Is Jeff Sessions Coming for Legal Marijuana in Massachusetts, or Isn’t He?

It’s still a mystery, and that’s bad for everyone.

POOL--Attorney General Jeff Sessions holds a meeting with the heads of federal law enforcement components at the Department of Justice in Washington, Thursday, Feb. 9, 2017. (AP Photo/Susan Walsh)

Photo via AP

So, Jeff Sessions, are you coming for legal marijuana in Massachusetts or not?

That’s what state Treasurer Deb Goldberg wants to know. She sent Sessions, the soft-spoken but ideologically extreme new attorney general, a letter this week asking for clarification.

Goldberg’s office is in charge of preparing for the new recreational marijuana law, which will allow retail stores to open here in mid-2018. For now, she is forming a Cannabis Control Commission, which will oversee regulations of the new market.

She writes:

Effective implementation requires a significant investment in staff, equipment, and technology. As the state official charged with implementing the commonwealth’s new law, my staff and I are currently in the process of developing budgets, researching technology, and vetting commissioners.
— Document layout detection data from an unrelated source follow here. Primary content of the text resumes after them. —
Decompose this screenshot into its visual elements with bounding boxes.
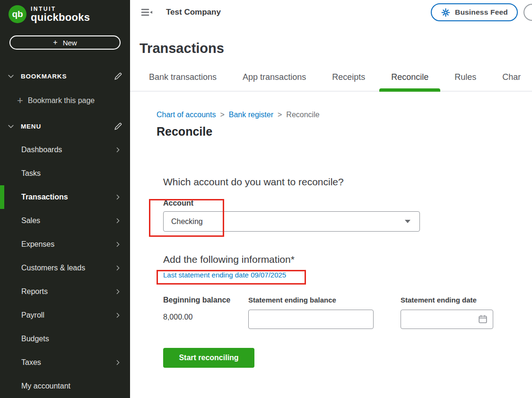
sidebar-item-label: Transactions <box>21 193 68 201</box>
sidebar-item-transactions[interactable]: Transactions <box>0 185 130 209</box>
top-header: Test Company Business Feed <box>130 0 532 25</box>
account-select-value: Checking <box>171 217 203 226</box>
new-button[interactable]: + New <box>9 35 121 50</box>
chevron-down-icon <box>7 122 15 130</box>
start-reconciling-button[interactable]: Start reconciling <box>163 348 254 368</box>
breadcrumb: Chart of accounts > Bank register > Reco… <box>157 111 532 119</box>
business-feed-sparkle-icon <box>441 8 451 17</box>
sidebar-menu: Dashboards Tasks Transactions Sales Expe… <box>0 138 130 398</box>
beginning-balance-value: 8,000.00 <box>163 313 248 321</box>
tab-chart-of-accounts[interactable]: Char <box>502 72 521 91</box>
avatar-icon[interactable] <box>523 4 532 21</box>
sidebar-item-my-accountant[interactable]: My accountant <box>0 374 130 398</box>
sidebar-item-customers-leads[interactable]: Customers & leads <box>0 256 130 280</box>
sidebar-item-label: Tasks <box>21 169 41 178</box>
menu-title: MENU <box>21 123 41 130</box>
tab-reconcile[interactable]: Reconcile <box>391 72 428 91</box>
breadcrumb-chart-of-accounts[interactable]: Chart of accounts <box>157 111 216 119</box>
sidebar-item-label: Sales <box>21 216 40 225</box>
menu-section-header[interactable]: MENU <box>0 121 130 131</box>
logo-monogram: qb <box>12 9 23 19</box>
tab-receipts[interactable]: Receipts <box>332 72 365 91</box>
chevron-right-icon <box>114 264 122 272</box>
breadcrumb-current: Reconcile <box>286 111 319 119</box>
business-feed-button[interactable]: Business Feed <box>431 3 518 21</box>
tab-app-transactions[interactable]: App transactions <box>243 72 306 91</box>
chevron-right-icon <box>114 311 122 319</box>
sidebar-item-label: Dashboards <box>21 146 62 154</box>
chevron-right-icon <box>114 359 122 366</box>
breadcrumb-separator: > <box>220 111 224 119</box>
quickbooks-logo-icon: qb <box>9 5 26 23</box>
sidebar-item-tasks[interactable]: Tasks <box>0 162 130 185</box>
chevron-down-icon <box>7 72 15 80</box>
sidebar-item-sales[interactable]: Sales <box>0 209 130 233</box>
add-info-heading: Add the following information* <box>163 254 532 265</box>
plus-icon: + <box>53 38 57 47</box>
bookmarks-section-header[interactable]: BOOKMARKS <box>0 71 130 81</box>
sidebar-item-label: My accountant <box>21 382 70 390</box>
sidebar-item-label: Expenses <box>21 240 54 249</box>
account-label: Account <box>163 199 532 208</box>
dropdown-caret-icon <box>405 220 410 223</box>
sidebar-item-dashboards[interactable]: Dashboards <box>0 138 130 162</box>
collapse-sidebar-icon[interactable] <box>141 8 153 17</box>
tab-bank-transactions[interactable]: Bank transactions <box>149 72 217 91</box>
reconcile-heading: Reconcile <box>157 125 532 138</box>
ending-date-label: Statement ending date <box>401 296 493 304</box>
beginning-balance-label: Beginning balance <box>163 296 248 304</box>
business-feed-label: Business Feed <box>455 8 508 17</box>
edit-pencil-icon[interactable] <box>113 72 122 81</box>
new-button-label: New <box>63 39 77 47</box>
quickbooks-brand: qb INTUIT quickbooks <box>0 0 130 23</box>
sidebar-item-label: Reports <box>21 287 48 296</box>
sidebar-item-label: Customers & leads <box>21 264 85 272</box>
sidebar-item-label: Budgets <box>21 335 49 343</box>
chevron-right-icon <box>114 146 122 154</box>
sidebar-item-label: Payroll <box>21 311 44 320</box>
quickbooks-wordmark: quickbooks <box>31 12 90 23</box>
sidebar: qb INTUIT quickbooks + New BOOKMARKS + B… <box>0 0 130 398</box>
sidebar-item-expenses[interactable]: Expenses <box>0 233 130 256</box>
bookmark-this-page[interactable]: + Bookmark this page <box>17 95 130 107</box>
tab-rules[interactable]: Rules <box>454 72 476 91</box>
tab-bar: Bank transactions App transactions Recei… <box>130 72 532 92</box>
account-select[interactable]: Checking <box>163 211 420 232</box>
chevron-right-icon <box>114 241 122 248</box>
chevron-right-icon <box>114 217 122 225</box>
bookmark-this-page-label: Bookmark this page <box>28 96 95 105</box>
last-statement-date-link[interactable]: Last statement ending date 09/07/2025 <box>163 271 286 279</box>
chevron-right-icon <box>114 193 122 201</box>
page-title: Transactions <box>140 41 532 56</box>
breadcrumb-separator: > <box>278 111 282 119</box>
sidebar-item-payroll[interactable]: Payroll <box>0 303 130 327</box>
calendar-icon[interactable] <box>478 314 488 324</box>
main-content: Transactions Bank transactions App trans… <box>130 25 532 368</box>
bookmarks-title: BOOKMARKS <box>21 73 67 80</box>
edit-pencil-icon[interactable] <box>113 122 122 131</box>
reconcile-form: Which account do you want to reconcile? … <box>163 176 532 368</box>
intuit-wordmark: INTUIT <box>31 6 90 12</box>
sidebar-item-taxes[interactable]: Taxes <box>0 351 130 374</box>
company-name: Test Company <box>166 8 221 17</box>
ending-balance-input[interactable] <box>248 310 374 329</box>
ending-balance-label: Statement ending balance <box>248 296 374 304</box>
sidebar-item-reports[interactable]: Reports <box>0 280 130 303</box>
account-question: Which account do you want to reconcile? <box>163 176 532 188</box>
plus-icon: + <box>17 95 23 107</box>
breadcrumb-bank-register[interactable]: Bank register <box>229 111 273 119</box>
chevron-right-icon <box>114 288 122 295</box>
sidebar-item-budgets[interactable]: Budgets <box>0 327 130 351</box>
sidebar-item-label: Taxes <box>21 358 41 367</box>
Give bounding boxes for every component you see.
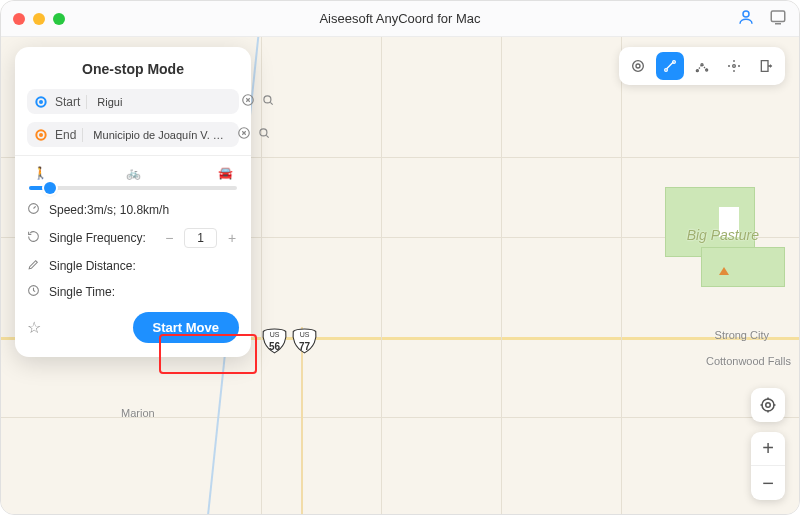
end-marker-icon (33, 127, 49, 143)
start-marker-icon (33, 94, 49, 110)
window-controls (13, 13, 65, 25)
distance-row: Single Distance: (27, 258, 239, 274)
svg-point-20 (766, 403, 771, 408)
account-icon[interactable] (737, 8, 755, 30)
speed-slider-thumb[interactable] (44, 182, 56, 194)
window-title: Aiseesoft AnyCoord for Mac (1, 11, 799, 26)
start-move-button[interactable]: Start Move (133, 312, 239, 343)
clear-end-button[interactable] (237, 126, 251, 143)
clock-icon (27, 284, 41, 300)
mode-multi-stop-button[interactable] (688, 52, 716, 80)
transport-mode-row: 🚶 🚲 🚘 (27, 166, 239, 184)
speed-text: Speed:3m/s; 10.8km/h (49, 203, 169, 217)
frequency-increase-button[interactable]: + (225, 230, 239, 246)
svg-point-2 (636, 64, 640, 68)
start-location-input[interactable] (93, 96, 235, 108)
frequency-decrease-button[interactable]: − (162, 230, 176, 246)
zoom-out-button[interactable]: − (751, 466, 785, 500)
bike-mode-icon[interactable]: 🚲 (126, 166, 141, 180)
frequency-value[interactable]: 1 (184, 228, 217, 248)
mode-joystick-button[interactable] (720, 52, 748, 80)
svg-point-13 (264, 96, 271, 103)
fullscreen-window-button[interactable] (53, 13, 65, 25)
app-window: Aiseesoft AnyCoord for Mac (0, 0, 800, 515)
svg-rect-1 (771, 11, 785, 22)
frequency-label: Single Frequency: (49, 231, 146, 245)
time-row: Single Time: (27, 284, 239, 300)
close-window-button[interactable] (13, 13, 25, 25)
pencil-icon (27, 258, 41, 274)
mode-toolbar (619, 47, 785, 85)
panel-title: One-stop Mode (27, 61, 239, 77)
map-label-big-pasture: Big Pasture (687, 227, 759, 243)
mode-modify-location-button[interactable] (624, 52, 652, 80)
highway-shield-56: US 56 (261, 327, 288, 354)
one-stop-panel: One-stop Mode Start End (15, 47, 251, 357)
frequency-row: Single Frequency: − 1 + (27, 228, 239, 248)
end-label: End (55, 128, 83, 142)
map-label-cottonwood: Cottonwood Falls (706, 355, 791, 367)
walk-mode-icon[interactable]: 🚶 (33, 166, 48, 180)
start-location-row: Start (27, 89, 239, 114)
recenter-button[interactable] (751, 388, 785, 422)
gauge-icon (27, 202, 41, 218)
export-gpx-button[interactable] (752, 52, 780, 80)
screencast-icon[interactable] (769, 8, 787, 30)
speed-slider[interactable] (29, 186, 237, 190)
search-end-button[interactable] (257, 126, 271, 143)
svg-point-15 (39, 133, 43, 137)
favorite-button[interactable]: ☆ (27, 318, 41, 337)
titlebar: Aiseesoft AnyCoord for Mac (1, 1, 799, 37)
svg-point-11 (39, 100, 43, 104)
speed-row: Speed:3m/s; 10.8km/h (27, 202, 239, 218)
svg-point-17 (260, 129, 267, 136)
car-mode-icon[interactable]: 🚘 (218, 166, 233, 180)
end-location-row: End (27, 122, 239, 147)
svg-point-3 (633, 61, 644, 72)
clear-start-button[interactable] (241, 93, 255, 110)
map-label-strong-city: Strong City (715, 329, 769, 341)
map-label-marion: Marion (121, 407, 155, 419)
svg-point-4 (665, 69, 668, 72)
end-location-input[interactable] (89, 129, 231, 141)
svg-point-0 (743, 11, 749, 17)
distance-label: Single Distance: (49, 259, 136, 273)
time-label: Single Time: (49, 285, 115, 299)
map-controls: + − (751, 388, 785, 500)
minimize-window-button[interactable] (33, 13, 45, 25)
park-marker-icon (719, 267, 729, 275)
loop-icon (27, 230, 41, 246)
zoom-in-button[interactable]: + (751, 432, 785, 466)
svg-point-9 (733, 65, 736, 68)
svg-point-21 (762, 399, 774, 411)
mode-one-stop-button[interactable] (656, 52, 684, 80)
start-label: Start (55, 95, 87, 109)
search-start-button[interactable] (261, 93, 275, 110)
map-canvas[interactable]: Big Pasture Strong City Cottonwood Falls… (1, 37, 799, 514)
highway-shield-77: US 77 (291, 327, 318, 354)
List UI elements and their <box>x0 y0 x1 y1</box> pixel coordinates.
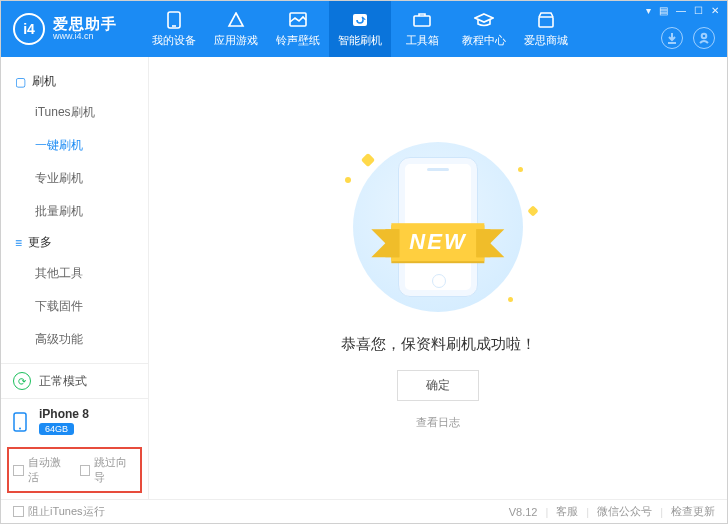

As State Treasurer, I am keenly aware of my obligation to manage the state’s finances prudently. Fiscal responsibility requires predictability, and I want to ensure that we fully understand the DOJ’s intentions. In recent weeks, comments from the Trump Administration suggest that the DOJ may be considering a change. I would greatly appreciate your prompt response to clarity whether this is true — and if so, what changes we should prepare for before we commit significant public resources to implementing Massachusetts’ recreational marijuana laws.

Goldberg—who did not support the legalized recreational marijuana ballot campaign last year but has pledged to regulate sales of the drug in good faith—adds that she also needs to oversee the production of a database to track marijuana as it is grown, transported to retailers, and sold. And she needs to know whether the new administration will follow the lead of the prior one, which prioritized enforcement of the federal pot law only as a way to keep the drug away from gangs, from children, and from traveling across state lines. During the Obama years, the government mostly left marijuana shops in legal pot states alone. And Obama himself said late last year he believes we ought to treat pot “like cigarettes or alcohol.”

Elizabeth Warren and other senators also sent a letter to Sessions urging him not to deviate from Obama’s approach.

President Trump, as a candidate, appeared to not be bothered by marijuana sales, and said he supported medical marijuana sales. In February, press secretary Sean Spicer told reporters that the Trump administration may crack down on marijuana sales. “I do believe you will see greater enforcement of” federal law, he said. That would square with Sessions’ views on cannabis. “Good people don’t smoke marijuana,” he said last year. He said in February he believes legal marijuana leads to “violence.” If he had the opportunity to do so, his powers to crack down on marijuana would be vast.

Politico, meanwhile, has reported that Sessions is reassuring Republicans in private that he isn’t planning a big enforcement campaign. So maybe there’s nothing to worry about. But an open question certainly isn’t helping anyone.

Even without confusion about mixed messages in Washington, the marijuana law is in many ways still up in the air. The state is in the midst of debates over whether and how the law should be changed. Sessions’ appointment to the Trump White House made that a lot more complicated for regulators, not to mention for marijuana investors and entrepreneurs.